- [Directions for this task]: Your reply should reproduce all the data below exactly while excluding the pictures.

- [Data supplied]:
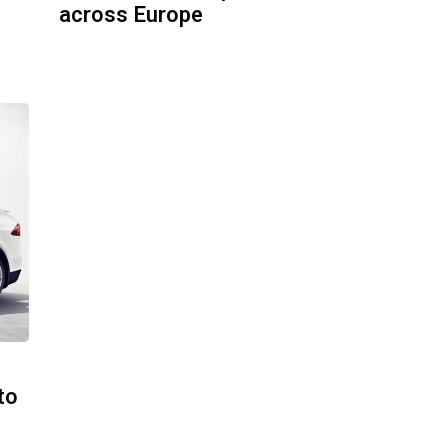
across Europe
to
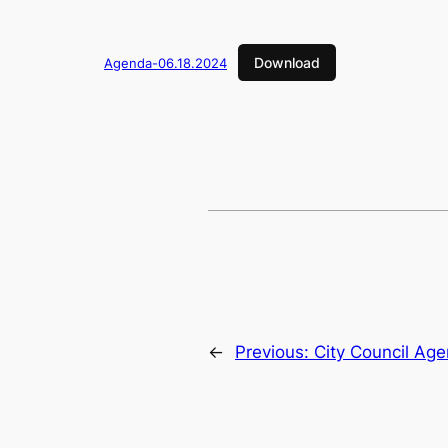
Download
Agenda-06.18.2024
←
Previous:
City Council Ag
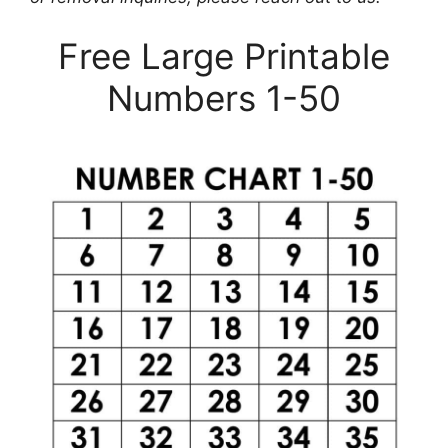
Free Large Printable
Numbers 1-50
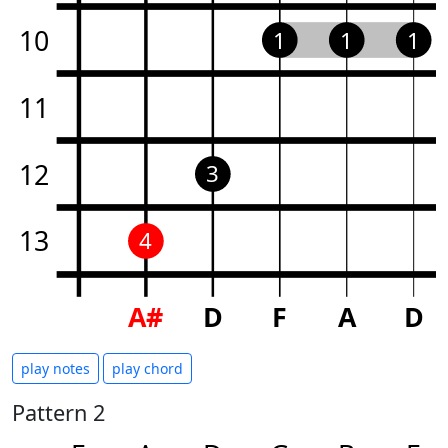
10
1
1
1
11
12
3
13
4
A#
D
F
A
D
play notes
play chord
Pattern 2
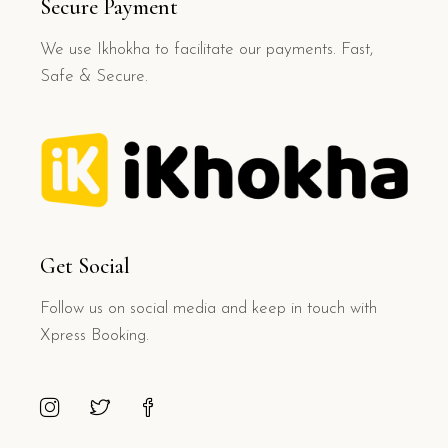
Secure Payment
We use Ikhokha to facilitate our payments. Fast,
Safe & Secure.
Get Social
Follow us on social media and keep in touch with
Xpress Booking.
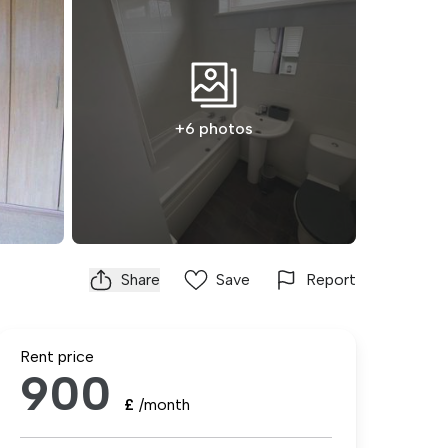
+6 photos
Share
Save
Report
Rent price
900
£
/month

- [Result]:
across Europe
to
Download
Agenda-06.18.2024
←
Previous:
City Council Ag
Free Large Printable
Numbers 1-50
10
1
1
1
11
12
3
13
4
A#
D
F
A
D
play notes
play chord
Pattern 2
Secure Payment
We use Ikhokha to facilitate our payments. Fast,
Safe & Secure.
Get Social
Follow us on social media and keep in touch with
Xpress Booking.
+6 photos
Share
Save
Report
Rent price
900
£
/month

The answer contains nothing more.